『怪物』で撮影賞の近藤龍人「どうお客さんに正確に伝えるか」

関西の映画ファンが集う『おおさかシネマフェスティバル』授賞式が3月3日、ホテル「エルセラーン大阪」(大阪市北区)でおこなわれ、是枝裕和監督の映画『怪物』を撮ったカメラマン・近藤龍人が撮影賞を受賞した。

『おおさかシネマフェスティバル 2024』で浜村淳と話をする近藤龍人(3月3日・大阪市内)

近藤は大阪芸術大学在学中に、先輩である熊切和嘉監督の卒業制作『鬼畜大宴会』に参加。作品に寄り添う妙妙たるカメラワークは業界内で高く評価され、横浜聡子監督『ウルトラミラクルラブストーリー』、三木孝浩監督『ソラニン』、吉田大八監督『桐島、部活やめるってよ』、呉美保監督『そこのみにて光輝く』、石川慶監督『ある男』、是枝裕和監督『万引き家族』といった近年の名作でもその名を見ることができる。今、映画界にとっては無くてはならない名カメラマンだ。

同映画祭では、2008年『天然コケッコー』、2015年『そこのみにて光輝く』『私の男』に続く3度目の受賞となった。MCをつとめた浜村淳から「撮影するにあたって、どういうところに苦心しますか?」と聞かれると、近藤は「現場で起こっていることを、どうお客さんに正確に伝えるかを考えています」と答えていた。

映画『怪物』の脚本は坂元裕二、音楽は故・坂本龍一というトップクリエイターが名を連ね、安藤サクラ、永山瑛太、田中裕子といった実力派俳優が出演。また、『第76回カンヌ国際映画祭』にてLGBTやクィアを扱った映画を対象とした「クィア・パルム賞」を日本映画としては初めて受賞した。
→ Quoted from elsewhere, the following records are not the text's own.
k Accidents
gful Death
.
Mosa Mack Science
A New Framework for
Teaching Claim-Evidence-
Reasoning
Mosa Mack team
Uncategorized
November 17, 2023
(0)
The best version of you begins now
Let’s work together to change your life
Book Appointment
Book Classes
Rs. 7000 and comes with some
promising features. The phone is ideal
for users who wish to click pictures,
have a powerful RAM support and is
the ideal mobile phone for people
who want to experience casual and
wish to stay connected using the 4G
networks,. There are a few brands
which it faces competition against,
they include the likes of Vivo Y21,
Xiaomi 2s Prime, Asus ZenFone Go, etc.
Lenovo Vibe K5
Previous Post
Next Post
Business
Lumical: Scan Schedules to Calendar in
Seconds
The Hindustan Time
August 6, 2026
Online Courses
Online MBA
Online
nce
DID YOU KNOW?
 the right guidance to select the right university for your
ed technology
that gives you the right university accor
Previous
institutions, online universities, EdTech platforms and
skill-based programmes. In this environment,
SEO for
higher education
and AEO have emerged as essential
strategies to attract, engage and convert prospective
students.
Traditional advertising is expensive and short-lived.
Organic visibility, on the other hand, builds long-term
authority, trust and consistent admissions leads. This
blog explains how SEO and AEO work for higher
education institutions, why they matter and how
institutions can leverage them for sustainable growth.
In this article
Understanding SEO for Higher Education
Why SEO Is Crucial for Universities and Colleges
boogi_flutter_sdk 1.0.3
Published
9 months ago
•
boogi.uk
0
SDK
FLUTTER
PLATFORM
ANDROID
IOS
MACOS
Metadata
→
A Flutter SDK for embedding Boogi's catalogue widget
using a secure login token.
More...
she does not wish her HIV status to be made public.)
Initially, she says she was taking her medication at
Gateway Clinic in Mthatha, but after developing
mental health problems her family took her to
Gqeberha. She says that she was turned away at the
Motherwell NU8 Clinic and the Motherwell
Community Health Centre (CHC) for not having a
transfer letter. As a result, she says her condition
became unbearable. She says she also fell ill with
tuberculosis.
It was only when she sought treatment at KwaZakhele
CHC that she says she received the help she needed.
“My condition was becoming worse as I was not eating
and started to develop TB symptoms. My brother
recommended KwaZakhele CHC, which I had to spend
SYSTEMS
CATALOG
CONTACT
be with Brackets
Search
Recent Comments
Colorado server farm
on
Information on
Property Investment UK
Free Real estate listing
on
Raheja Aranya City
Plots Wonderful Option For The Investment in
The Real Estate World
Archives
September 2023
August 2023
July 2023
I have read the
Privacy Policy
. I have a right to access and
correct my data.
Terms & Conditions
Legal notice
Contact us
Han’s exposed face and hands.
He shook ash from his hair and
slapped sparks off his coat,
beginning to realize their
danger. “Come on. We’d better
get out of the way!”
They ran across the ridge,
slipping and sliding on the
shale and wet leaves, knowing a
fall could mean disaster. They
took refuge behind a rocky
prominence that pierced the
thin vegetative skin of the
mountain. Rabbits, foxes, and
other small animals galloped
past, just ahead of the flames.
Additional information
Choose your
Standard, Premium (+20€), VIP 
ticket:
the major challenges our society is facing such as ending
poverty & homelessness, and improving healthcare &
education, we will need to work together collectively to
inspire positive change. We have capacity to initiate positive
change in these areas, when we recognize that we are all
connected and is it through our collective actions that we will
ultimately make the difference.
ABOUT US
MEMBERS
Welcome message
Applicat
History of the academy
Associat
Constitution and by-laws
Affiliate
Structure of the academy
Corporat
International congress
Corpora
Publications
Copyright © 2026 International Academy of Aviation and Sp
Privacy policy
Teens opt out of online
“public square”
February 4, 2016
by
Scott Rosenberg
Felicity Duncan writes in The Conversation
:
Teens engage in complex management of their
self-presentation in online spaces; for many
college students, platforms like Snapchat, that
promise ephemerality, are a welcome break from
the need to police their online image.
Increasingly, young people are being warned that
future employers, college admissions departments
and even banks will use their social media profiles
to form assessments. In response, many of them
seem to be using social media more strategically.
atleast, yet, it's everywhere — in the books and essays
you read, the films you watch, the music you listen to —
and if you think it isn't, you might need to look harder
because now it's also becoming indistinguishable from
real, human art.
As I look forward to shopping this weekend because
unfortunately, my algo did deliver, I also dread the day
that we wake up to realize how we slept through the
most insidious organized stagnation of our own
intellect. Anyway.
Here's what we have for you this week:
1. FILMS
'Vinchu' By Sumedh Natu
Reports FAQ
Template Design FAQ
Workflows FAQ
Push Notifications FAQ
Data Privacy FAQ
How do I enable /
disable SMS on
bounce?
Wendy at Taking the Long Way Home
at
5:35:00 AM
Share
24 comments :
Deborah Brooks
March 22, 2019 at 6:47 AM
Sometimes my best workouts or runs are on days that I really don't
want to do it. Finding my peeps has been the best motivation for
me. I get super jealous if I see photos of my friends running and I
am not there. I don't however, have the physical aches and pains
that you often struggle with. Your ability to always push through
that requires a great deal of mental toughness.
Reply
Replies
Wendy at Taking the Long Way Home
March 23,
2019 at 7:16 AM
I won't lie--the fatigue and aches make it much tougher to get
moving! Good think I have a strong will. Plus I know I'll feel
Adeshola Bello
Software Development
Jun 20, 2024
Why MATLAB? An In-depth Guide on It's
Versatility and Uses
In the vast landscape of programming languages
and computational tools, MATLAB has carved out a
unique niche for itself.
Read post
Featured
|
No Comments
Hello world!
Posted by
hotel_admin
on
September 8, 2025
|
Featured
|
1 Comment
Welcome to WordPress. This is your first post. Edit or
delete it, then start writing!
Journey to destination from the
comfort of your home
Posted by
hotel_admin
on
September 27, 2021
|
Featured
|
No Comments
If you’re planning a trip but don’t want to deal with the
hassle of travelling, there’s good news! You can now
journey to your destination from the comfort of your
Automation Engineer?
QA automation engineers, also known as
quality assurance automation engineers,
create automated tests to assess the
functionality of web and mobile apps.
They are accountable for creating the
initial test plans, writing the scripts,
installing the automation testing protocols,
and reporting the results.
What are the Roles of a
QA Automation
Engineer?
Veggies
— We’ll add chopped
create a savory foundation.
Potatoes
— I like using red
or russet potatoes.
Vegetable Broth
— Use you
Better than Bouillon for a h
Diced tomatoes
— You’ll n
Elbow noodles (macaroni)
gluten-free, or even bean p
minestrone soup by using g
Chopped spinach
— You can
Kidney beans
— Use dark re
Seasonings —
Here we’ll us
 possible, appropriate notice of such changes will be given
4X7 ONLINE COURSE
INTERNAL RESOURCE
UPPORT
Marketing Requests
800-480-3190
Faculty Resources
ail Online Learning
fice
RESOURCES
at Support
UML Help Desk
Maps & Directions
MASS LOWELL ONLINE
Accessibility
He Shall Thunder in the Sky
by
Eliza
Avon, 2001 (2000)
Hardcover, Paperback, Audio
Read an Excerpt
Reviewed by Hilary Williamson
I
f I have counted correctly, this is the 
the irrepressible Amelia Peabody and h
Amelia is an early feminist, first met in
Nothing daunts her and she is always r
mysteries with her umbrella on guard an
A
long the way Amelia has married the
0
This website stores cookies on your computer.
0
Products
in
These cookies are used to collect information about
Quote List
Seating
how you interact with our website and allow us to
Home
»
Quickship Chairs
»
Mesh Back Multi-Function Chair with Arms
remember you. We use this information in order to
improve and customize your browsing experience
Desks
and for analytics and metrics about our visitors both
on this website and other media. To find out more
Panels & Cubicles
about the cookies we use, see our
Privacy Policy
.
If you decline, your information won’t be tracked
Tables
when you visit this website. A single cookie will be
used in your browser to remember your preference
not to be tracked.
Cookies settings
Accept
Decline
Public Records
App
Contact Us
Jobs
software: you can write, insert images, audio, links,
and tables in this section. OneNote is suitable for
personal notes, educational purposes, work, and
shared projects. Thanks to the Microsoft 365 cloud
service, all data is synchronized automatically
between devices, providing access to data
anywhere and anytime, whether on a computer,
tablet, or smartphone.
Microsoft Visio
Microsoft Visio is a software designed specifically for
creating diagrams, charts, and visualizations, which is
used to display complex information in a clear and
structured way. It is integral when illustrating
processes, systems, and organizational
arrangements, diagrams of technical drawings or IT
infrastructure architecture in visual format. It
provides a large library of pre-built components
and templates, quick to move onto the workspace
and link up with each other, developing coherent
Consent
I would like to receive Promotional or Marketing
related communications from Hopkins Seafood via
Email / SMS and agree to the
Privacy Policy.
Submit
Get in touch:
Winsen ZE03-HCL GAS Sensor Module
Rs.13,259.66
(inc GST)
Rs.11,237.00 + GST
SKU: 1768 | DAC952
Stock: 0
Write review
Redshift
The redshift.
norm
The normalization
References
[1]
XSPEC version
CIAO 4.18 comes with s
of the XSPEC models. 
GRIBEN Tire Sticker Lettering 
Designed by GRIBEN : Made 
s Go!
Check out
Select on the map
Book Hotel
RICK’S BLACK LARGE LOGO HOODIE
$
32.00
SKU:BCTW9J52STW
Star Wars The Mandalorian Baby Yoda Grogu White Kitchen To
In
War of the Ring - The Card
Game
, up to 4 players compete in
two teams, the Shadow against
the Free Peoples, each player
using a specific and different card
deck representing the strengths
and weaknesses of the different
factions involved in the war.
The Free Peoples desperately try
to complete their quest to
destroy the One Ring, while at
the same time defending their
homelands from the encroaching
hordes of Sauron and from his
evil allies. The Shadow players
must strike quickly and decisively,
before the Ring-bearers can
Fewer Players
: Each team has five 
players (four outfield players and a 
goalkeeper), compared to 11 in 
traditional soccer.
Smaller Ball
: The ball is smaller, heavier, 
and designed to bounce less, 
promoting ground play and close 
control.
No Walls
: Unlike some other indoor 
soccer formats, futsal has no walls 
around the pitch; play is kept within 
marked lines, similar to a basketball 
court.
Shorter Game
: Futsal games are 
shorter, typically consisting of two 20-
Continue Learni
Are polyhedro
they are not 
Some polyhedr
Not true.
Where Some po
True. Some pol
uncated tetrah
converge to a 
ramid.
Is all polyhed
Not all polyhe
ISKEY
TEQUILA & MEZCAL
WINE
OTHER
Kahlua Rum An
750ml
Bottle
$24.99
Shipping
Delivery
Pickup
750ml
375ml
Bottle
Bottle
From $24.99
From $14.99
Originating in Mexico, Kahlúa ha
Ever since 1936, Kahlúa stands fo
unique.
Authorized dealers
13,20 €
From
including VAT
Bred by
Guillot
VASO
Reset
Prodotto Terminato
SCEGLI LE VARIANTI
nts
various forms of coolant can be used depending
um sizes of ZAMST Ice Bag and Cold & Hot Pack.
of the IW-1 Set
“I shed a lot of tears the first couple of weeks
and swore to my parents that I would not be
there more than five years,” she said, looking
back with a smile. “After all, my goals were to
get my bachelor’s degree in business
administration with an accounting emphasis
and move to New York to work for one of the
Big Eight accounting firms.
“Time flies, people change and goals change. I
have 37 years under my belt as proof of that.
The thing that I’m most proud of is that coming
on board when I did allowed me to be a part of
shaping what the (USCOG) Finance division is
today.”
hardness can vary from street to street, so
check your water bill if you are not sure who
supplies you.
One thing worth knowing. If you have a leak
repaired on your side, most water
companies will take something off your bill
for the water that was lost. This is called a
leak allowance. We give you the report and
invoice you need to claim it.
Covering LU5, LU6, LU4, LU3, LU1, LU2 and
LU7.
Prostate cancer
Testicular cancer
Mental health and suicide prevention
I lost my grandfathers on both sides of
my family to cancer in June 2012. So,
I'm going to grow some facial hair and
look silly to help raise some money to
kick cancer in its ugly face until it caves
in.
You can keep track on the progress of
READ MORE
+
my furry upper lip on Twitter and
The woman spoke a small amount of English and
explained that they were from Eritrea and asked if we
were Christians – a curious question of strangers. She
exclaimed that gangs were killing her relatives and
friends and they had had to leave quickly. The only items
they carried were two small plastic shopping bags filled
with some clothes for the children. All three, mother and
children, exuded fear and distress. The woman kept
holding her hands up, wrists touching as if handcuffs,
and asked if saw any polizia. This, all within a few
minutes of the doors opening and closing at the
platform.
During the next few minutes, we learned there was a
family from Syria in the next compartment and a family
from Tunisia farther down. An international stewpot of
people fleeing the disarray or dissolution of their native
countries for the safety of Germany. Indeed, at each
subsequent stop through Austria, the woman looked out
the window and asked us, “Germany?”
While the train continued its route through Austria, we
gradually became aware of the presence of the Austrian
同作で撮影賞を受賞したことについて、近藤は「エンドロールに流れているすべてのスタッフの思いが詰まってないと撮影ってうまくいかないし、それを代表してこの賞をいただけて、みなさんに伝わっていると感じてうれしいです」と感謝を伝えた。

『おおさかシネマフェスティバル 2024』で浜村淳と話をする柊木陽太、『怪物』で共演した黒川想矢(左)(3月3日・大阪市内)

『怪物』で安藤サクラ演じる主人公の息子・湊役を演じた黒川想矢と、その親友・依里役を演じた柊木陽太も、同フェスティバルでそろって新人男優賞を獲得した。